Politique culturelle
Charlie Hebdo, pour une fois, Miyazaki ne fait pas l’unanimité…

Charlie Hebdo, pour une fois, Miyazaki ne fait pas l’unanimité…

18 février 2015 | PAR Mathilde Dumazet

Dans une interview de Hayao Miyazaki sur TBS radio, la discussion s’est portée sur les attentats du 7 janvier contre Charlie Hebdo. Le célèbre réalisateur japonais a déclaré que pour lui « c’est une erreur de caricaturer ceux que les autres cultures vénèrent ». 

Le père des films d’animation comme le Voyage de Chihiro, qui figure parmi les plus reconnus du genre dans le monde (Oscar du meilleur film d’animation en 2003 et un Oscar d’honneur en 2014 pour le réalisateur), a suggéré qu’il serait bon d’arrêter de publier de telles caricatures (entre autres celles qui représentent le prophète).

Plusieurs choses nous étonnent. Tout d’abord, certains justifient l’avis du réalisateur en invoquant la « culture japonaise ». Celle-ci prône le respect mutuel et inclurait une interdiction implicite de froisser les sensibilités de chacun. Hayao Miyazaki a par la suite ajouté qu’il faudrait que les caricaturistes se concentrent principalement sur les politiciens de leur pays, en touchant le moins possible à ceux des autres pays, « car cela paraît suspect ». On pourrait donc froisser les politiques, mais pas les autres.

Quand on connaît la proportion de caricatures sur les politiques et sur les religions dans Charlie Hebdo, on peut affirmer que les premiers en prennent pour leur grade, et ce, parfois bien plus que les religions.

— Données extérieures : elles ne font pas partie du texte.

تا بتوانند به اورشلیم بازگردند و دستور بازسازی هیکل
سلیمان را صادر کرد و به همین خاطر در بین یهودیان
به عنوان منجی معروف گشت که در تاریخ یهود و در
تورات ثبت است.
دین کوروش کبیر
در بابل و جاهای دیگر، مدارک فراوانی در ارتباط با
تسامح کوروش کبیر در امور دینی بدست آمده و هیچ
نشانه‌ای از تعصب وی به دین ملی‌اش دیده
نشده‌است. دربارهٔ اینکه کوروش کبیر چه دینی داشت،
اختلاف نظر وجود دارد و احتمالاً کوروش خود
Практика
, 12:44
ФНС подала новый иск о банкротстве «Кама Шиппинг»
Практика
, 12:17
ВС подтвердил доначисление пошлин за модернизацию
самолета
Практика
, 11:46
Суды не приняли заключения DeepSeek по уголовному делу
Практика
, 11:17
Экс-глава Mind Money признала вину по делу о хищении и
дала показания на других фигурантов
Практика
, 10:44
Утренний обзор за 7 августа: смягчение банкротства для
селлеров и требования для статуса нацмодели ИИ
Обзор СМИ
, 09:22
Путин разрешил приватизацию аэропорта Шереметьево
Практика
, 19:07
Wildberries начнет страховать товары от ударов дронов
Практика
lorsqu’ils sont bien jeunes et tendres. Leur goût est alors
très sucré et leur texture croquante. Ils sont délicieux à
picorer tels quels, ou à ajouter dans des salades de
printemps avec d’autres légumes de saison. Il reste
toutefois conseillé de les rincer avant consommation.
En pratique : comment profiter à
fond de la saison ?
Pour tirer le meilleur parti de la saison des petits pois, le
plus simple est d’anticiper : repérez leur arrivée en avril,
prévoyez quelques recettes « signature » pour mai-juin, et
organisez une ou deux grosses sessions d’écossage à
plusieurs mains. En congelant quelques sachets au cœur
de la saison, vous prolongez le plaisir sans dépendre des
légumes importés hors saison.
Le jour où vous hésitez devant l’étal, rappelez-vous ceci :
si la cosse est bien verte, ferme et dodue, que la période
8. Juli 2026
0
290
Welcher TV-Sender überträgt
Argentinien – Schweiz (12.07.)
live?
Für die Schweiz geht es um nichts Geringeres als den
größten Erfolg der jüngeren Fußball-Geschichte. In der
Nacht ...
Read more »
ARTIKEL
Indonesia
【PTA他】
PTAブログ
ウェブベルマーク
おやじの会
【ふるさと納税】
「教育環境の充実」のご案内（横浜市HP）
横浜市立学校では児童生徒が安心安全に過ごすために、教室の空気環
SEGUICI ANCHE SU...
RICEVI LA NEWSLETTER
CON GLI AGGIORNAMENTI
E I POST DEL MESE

La déclaration du réalisateur est d’autant plus étonnante quand on connaît son attachement aux valeurs antinationalistes et pacifistes. Valeurs qu’il partage avec Charlie Hebdo et qu’il dénonce dans ses films (Le vent se lève est profondément antimilitariste) comme le fait Charlie Hebdo dans ses dessins. Miyazaki n’était pas allé recevoir son prix en 2003 aux Oscars, reprochant aux Etats-Unis leur intervention en Irak. Il ne critiquait alors pas les politiciens de son pays, mais ceux de Washington. Cela avait-t-il été considéré suspect ? Pas vraiment…

L’intervention radiophonique du réalisateur fait polémique. Beaucoup de voix se sont élevées sur le danger de publier de telles caricatures, mais au vu des prises de position passées du japonais, on peut s’étonner de tels propos. Car au fond, Charlie Hebdo comme Miyazaki, par leurs dessins, essayaient de faire passer le même message.